‘Bildiğimizi sandığımız hayatları anlatıyor’

Semih Gümüş ve Turgay Fişekçi, fuarın onur konuğu Cemil Kavukçu’nun öykücülüğü üzerine söyleştiler. Fişekçi, “Kavukçu’nun kahramanları, bildiğimizi sandığımız hayatları anlatıyor” dedi.

‘Bildiğimizi sandığımız hayatları anlatıyor’

DİLEK ATLI

 

Bu yıl 15.’si düzenlenen Bursa Kitap Fuarı, tüm hızıyla devam ediyor… Fuarın onur konuğu olan Cemil Kavukçu’nun öykücülüğü üzerine bir etkinlik düzenlendi. Yazar ve eleştirmen Semih Gümüş ile şair ve yazar Turgay Fişekçi Kavukçu’ya bu yönde sorular yönelttiler. 

“Bilinen Bir Sokakta Kaybolmak” kitabına işaret eden Fişekçi, “Onun kahramanları, bildiğimizi sandığımız hayatları anlatıyor. Yenik, kıyıda köşede kalmış insanları… Öyküleri dayanışma, sevgi, dostluk gibi hayatın tatlarına da değiniyor” dedi. 

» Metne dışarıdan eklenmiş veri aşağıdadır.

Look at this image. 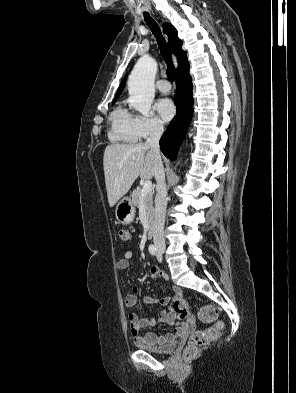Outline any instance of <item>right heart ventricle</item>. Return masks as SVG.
Instances as JSON below:
<instances>
[{
  "label": "right heart ventricle",
  "instance_id": "e07e8e85",
  "mask_svg": "<svg viewBox=\"0 0 296 393\" xmlns=\"http://www.w3.org/2000/svg\"><path fill=\"white\" fill-rule=\"evenodd\" d=\"M109 138L113 142L135 143L139 137L136 132L134 116L119 106L111 115Z\"/></svg>",
  "mask_w": 296,
  "mask_h": 393
}]
</instances>
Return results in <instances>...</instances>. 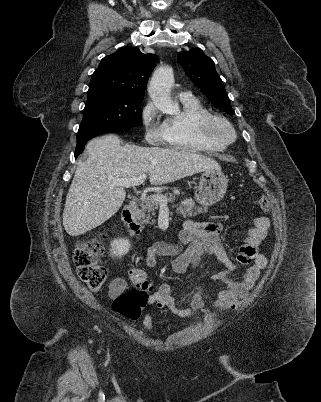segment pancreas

Kavukçu’nun öykücülüğünün şiirselliğine dikkat çeken Fişekçi, “Onun öyküleri bana Sait Faik’i anımsatır. Alçakgönüllüdür. Sinematografik bir yazım dili vardır. Diğer taraftan öyküleri Orhan Veli şiirlerini de anımsatır” dedi. 

İÇ DÜNYALARI ANLATIR…

Cemil Kavukçu ve Turgay Fişekçi’nin eski dostları olduğunu dile getiren Semih Gümüş ise şunları kaydetti: 

“Unutamadığım hikâyeleri vardır Kavukçu’nun. Bir hikâyenin başkasını ilgilendirmesi için o hikâyenin romanlaşaçak bir dili olmalıdır. Kavukçu’nun öykülerinde anlattıkları ve karakterleri daha önce anlatılmamıştır. Bir insanın özü, kişinin iç dünyasıdır. Cemil Kavukçu iç dünyalarından anlatır karakterleri. Dışardan bakışla anlatmaz. Bunu da kendine özgü bir dille anlatır.”

Kavukçu ise öykücülüğü hakkında şunları dile getirdi:

“Gözümde bir kamera varmış gibi hayata bakarım. Onu bir inşaat gibi kurarım ve yazarım. Sonra okurum. Dinlendirir, okurum. Defalarca okurum. Dergiye gönderir ya da kitap dosyama koyarım. Yazdığım kitabı yayımlandıktan sonra okumam.”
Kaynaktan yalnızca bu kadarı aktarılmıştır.